4.1. Evaluation Indicators Tend to Be Standardized

It is generally believed that there are two different models of instructional evaluation: the standards-based model and the outcome-based model. The standards-based model emphasizes a clear analytical framework to assess the quality of teaching and further guide classroom teaching practice [32]. Outcome-based models use student achievement and other relevant outcomes to measure the output of a teacher’s teaching [7]. The two models have different characteristics. The standards-based model usually focuses on uniformity of evaluation, emphasizing teaching coverage and capacity. Outcome-based models place greater emphasis on achieving instructional goals and increasing student performance. The recent trend tends to converge the two models, combining student achievement or other relevant outcomes with clear and detailed models of teaching practice [33].

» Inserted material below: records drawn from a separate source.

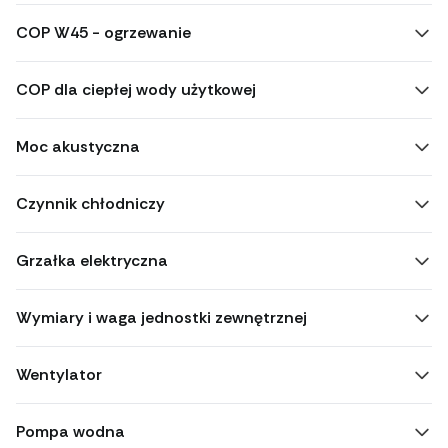
COP W45 - ogrzewanie
COP dla ciepłej wody użytkowej
Moc akustyczna
Czynnik chłodniczy
Grzałka elektryczna
Wymiary i waga jednostki zewnętrznej
Wentylator
Pompa wodna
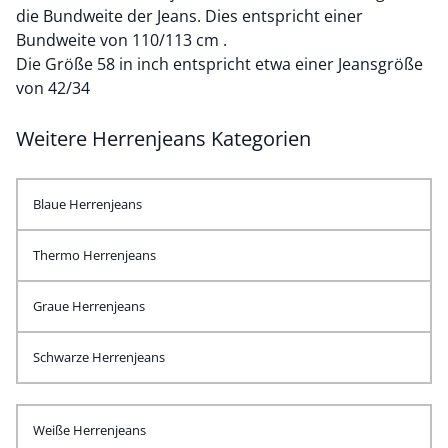
die Bundweite der Jeans. Dies entspricht einer
Bundweite von 110/113 cm .
Die Größe 58 in inch entspricht etwa einer Jeansgröße
von 42/34
Weitere Herrenjeans Kategorien
Blaue Herrenjeans
Thermo Herrenjeans
Graue Herrenjeans
Schwarze Herrenjeans
Weiße Herrenjeans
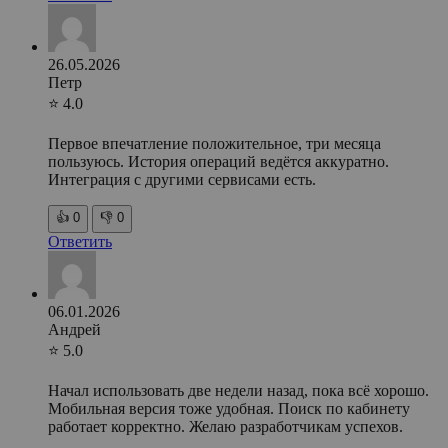
26.05.2026
Петр
⭐ 4.0
Первое впечатление положительное, три месяца
пользуюсь. История операций ведётся аккуратно.
Интеграция с другими сервисами есть.
👍
0
👎
0
Ответить
06.01.2026
Андрей
⭐ 5.0
Начал использовать две недели назад, пока всё хорошо.
Мобильная версия тоже удобная. Поиск по кабинету
работает корректно. Желаю разработчикам успехов.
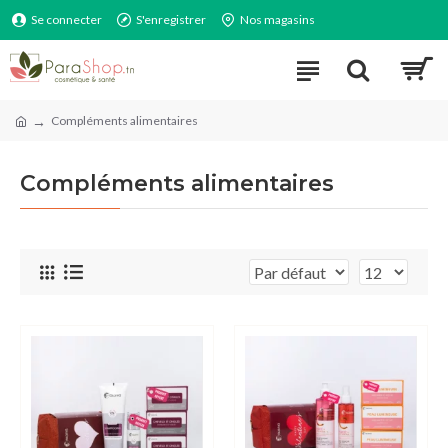
Se connecter
S'enregistrer
Nos magasins
Compléments alimentaires
Compléments alimentaires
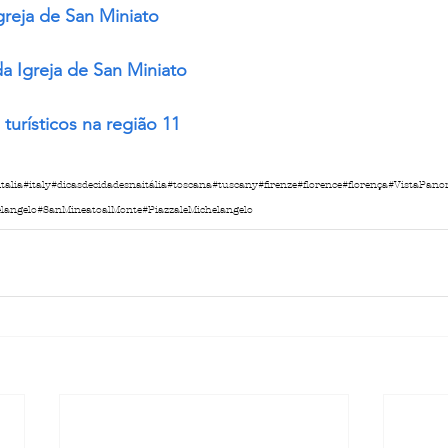
Igreja de San Miniato
a Igreja de San Miniato
turísticos na região 11
italia
#italy
#dicasdecidadesnaitália
#toscana
#tuscany
#firenze
#florence
#florença
#VistaPano
langelo
#SanMineatoalMonte
#PiazzaleMichelangelo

After summarizing 18 evaluation systems, it was found that almost all systems focus on the standardization of evaluation indicators. Standardized evaluation indicators reduce the quality requirements of evaluators to a certain extent and increase the consistency of evaluation. Especially in recent years, the implementation of curriculum standards in various countries has formed a standardization-oriented educational development model, and the formulation of standards and the implementation of teaching using standards have become the main forms of teaching development. Observation systems such as those developed by different districts in the U.S. are designed to standardize processes as much as possible to reduce discretion [21]. The standardization of the teaching evaluation system is essentially influenced by curriculum standardization. With the introduction of curriculum standards in various countries, teaching content arrangement, teaching process design, and student academic evaluation are more standardized. In this analysis, it was found that all systems evaluate teachers’ knowledge of the content, as well as their ability to plan and set instructional goals. At the same time, each model considers the student’s characteristics and applies appropriate assessment methods in the classroom as a guarantee for high-quality teaching [34]. Moreover, the standardized design of teaching evaluation indicators also provides a premise for the automatic evaluation of teaching and more reasonable data processing. Standardized assessment has also led to the development of various computer-adaptive assessment software, which makes teaching evaluation more intelligent.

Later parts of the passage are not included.